Polyester is mentioned as a thermoplastic resin which has solvent resistance. Polyesters include terephthalic acid, isophthalic acid, orthophthalic acid, 2,5-naphthalenedicarboxylic acid, 2,6-naphthalenedicarboxylic acid, 1,4-naphthalenedicarboxylic acid, 1,5-naphthalenedicarboxylic acid, diphenylcarboxylic acid, diphenoxy Ethanedicarboxylic acid, diphenylsulfonecarboxylic acid, anthracenedicarboxylic acid, 1,3-cyclopentanedicarboxylic acid, 1,3-cyclohexanedicarboxylic acid, 1,4-cyclohexanedicarboxylic acid, hexahydroterphthalic acid, hexahydroisophthalic acid, malon Acid, dimethylmalonic acid, succinic acid, 3,3-diethylsuccinic acid, glutaric acid, 2,2-dimethylglutaric acid, adipic acid, 2-methyladipic acid, trimethyladipic acid, pimelic acid, azelaic acid, dimer acid, Sebashi Acid, suberic acid, carboxylic acid such as dodecyl carboxylic acid, ethylene glycol, propylene glycol, hexamethylene glycol, 1,4-cyclohexanedimethanol, decamethylene glycol, 1,3-propanediol, 1,4-butanediol, A homopolymer formed by polycondensation of diols such as 1,5-pentanediol, 1,6-hexanediol and 2.2-bis (4′-hydroxyphenyl) propane, respectively, or one or more dicarboxylic acids A copolymer obtained by polycondensation of two or more diols, a copolymer obtained by polycondensation of two or more dicarboxylic acids and one or more diols, and a blend of two or more of these homopolymers and copolymers. Any polyester of the blend resin can be used.
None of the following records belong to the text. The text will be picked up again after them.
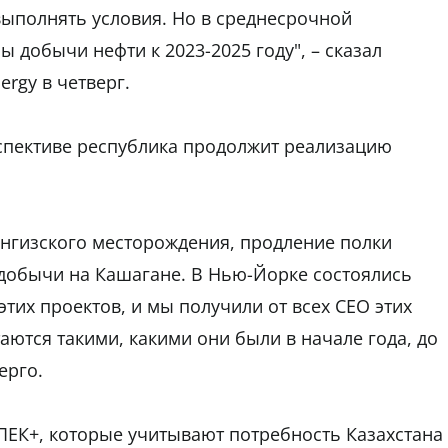
выполнять условия. Но в среднесрочной
 добычи нефти к 2023-2025 году", – сказал
rgy в четверг.
рспективе республика продолжит реализацию
енгизского месторождения, продление полки
 добычи на Кашагане. В Нью-Йорке состоялись
тих проектов, и мы получили от всех CEO этих
аются такими, какими они были в начале года, до
ерго.
ЕК+, которые учитывают потребность Казахстана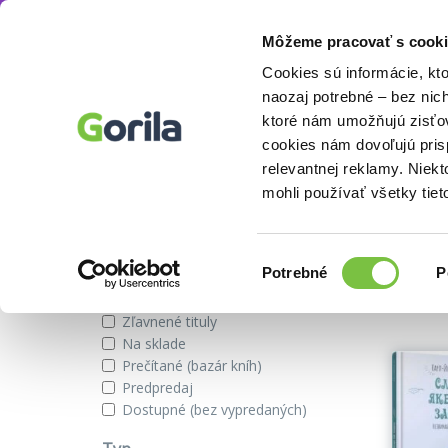
Môžeme pracovať s cooki
Autor
Carl-Johan Forssén Ehrlin
Knihy
E-knihy
Filmy
Cookies sú informácie, kt
naozaj potrebné – bez nic
ktoré nám umožňujú zisťov
cookies nám dovoľujú pri
Knihy od autora Carl-Johan Fors
relevantnej reklamy. Niek
mohli používať všetky tiet
Zobraziť iba
Výber
Našli s
Potrebné
P
súhlasu
Novinky
Zľavnené tituly
Na sklade
Prečítané (bazár kníh)
Predpredaj
Dostupné (bez vypredaných)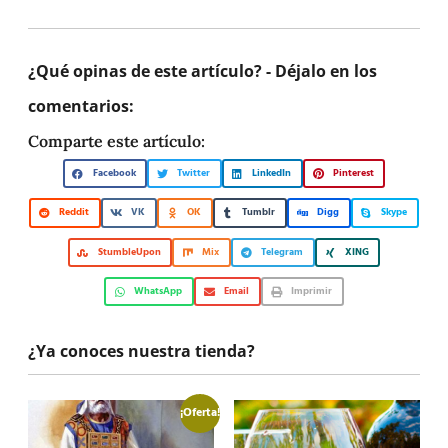
¿Qué opinas de este artículo? - Déjalo en los
comentarios:
Comparte este artículo:
Facebook
Twitter
LinkedIn
Pinterest
Reddit
VK
OK
Tumblr
Digg
Skype
StumbleUpon
Mix
Telegram
XING
WhatsApp
Email
Imprimir
¿Ya conoces nuestra tienda?
¡Oferta!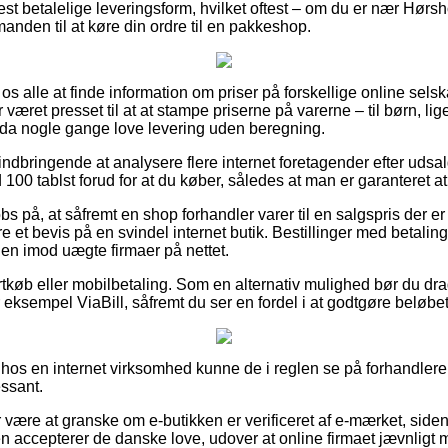
t betalelige leveringsform, hvilket oftest – om du er nær Hørsh
manden til at køre din ordre til en pakkeshop.
os alle at finde information om priser på forskellige online selsk
r været presset til at at stampe priserne på varerne – til børn, l
dda nogle gange love levering uden beregning.
indbringende at analysere flere internet foretagender efter uds
00 tablst forud for at du køber, således at man er garanteret at f
bs på, at såfremt en shop forhandler varer til en salgspris der er
e et bevis på en svindel internet butik. Bestillinger med betalin
 en imod uægte firmaer på nettet.
ortkøb eller mobilbetaling. Som en alternativ mulighed bør du dra
 eksempel ViaBill, såfremt du ser en fordel i at godtgøre beløbet 
 hos en internet virksomhed kunne de i reglen se på forhandler
essant.
r være at granske om e-butikken er verificeret af e-mærket, side
 accepterer de danske love, udover at online firmaet jævnligt m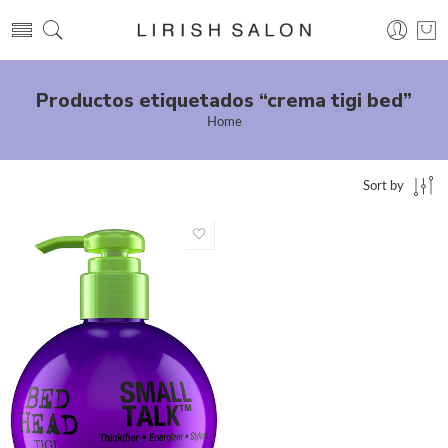
Productos etiquetados “crema tigi bed”
Home
Sort by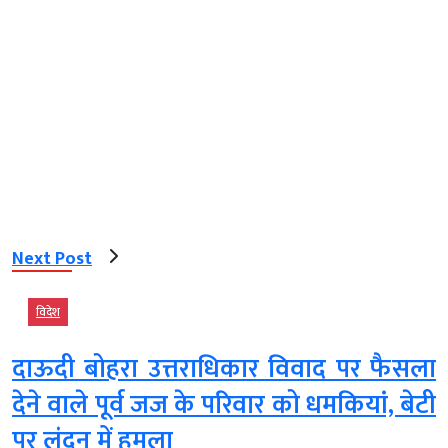
Next Post
विदेश
दाऊदी बोहरा उत्तराधिकार विवाद पर फैसला
देने वाले पूर्व जज के परिवार को धमकियां, बेटी
पर लंदन में हमला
The polyester film made of the polyester preferably has a high crystallization rate so that the polyester film does not shrink even when an organic solvent for diluting the organic resin constituting the light diffusion layer 1b and the anti-sticking layer 1c is attached. On the other hand, in order to dry and solidify after applying the light diffusing layer 1b and the anti-sticking layer 1c, it is transported by the applied tension when passing through the heating oven with a slight tension necessary for transporting the film. It is conflicting that it is preferably uniaxially oriented and stretched in the direction, and heat-fixed when passing through a heating oven to produce oriented crystals, so that the crystallization rate is low so as not to increase the phase difference of the film. Characteristics are required.
Examples of the polyester film satisfying these contradicting properties include ethylene terephthalate / ethylene isophthalate copolymer, butylene terephthalate / butylene isophthalate copolymer, polyethylene terephthalate, and polybutylene terephthalate.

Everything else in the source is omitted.